↓↓↓

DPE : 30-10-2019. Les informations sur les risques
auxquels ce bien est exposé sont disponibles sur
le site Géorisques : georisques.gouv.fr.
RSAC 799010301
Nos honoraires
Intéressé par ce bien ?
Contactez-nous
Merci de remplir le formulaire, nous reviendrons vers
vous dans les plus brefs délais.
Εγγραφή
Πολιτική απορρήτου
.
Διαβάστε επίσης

↑↑↑
↓↓↓

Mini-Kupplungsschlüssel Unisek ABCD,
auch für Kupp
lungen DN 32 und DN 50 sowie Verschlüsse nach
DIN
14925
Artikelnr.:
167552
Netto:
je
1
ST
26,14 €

↑↑↑

▶ [TRY IT] From the records above, print exactly the lines that run from the line with "vous dans les plus brefs délais." to the line with "Διαβάστε επίσης", inclusive.

▶ [RESPONSE]
vous dans les plus brefs délais.
Εγγραφή
Πολιτική απορρήτου
.
Διαβάστε επίσης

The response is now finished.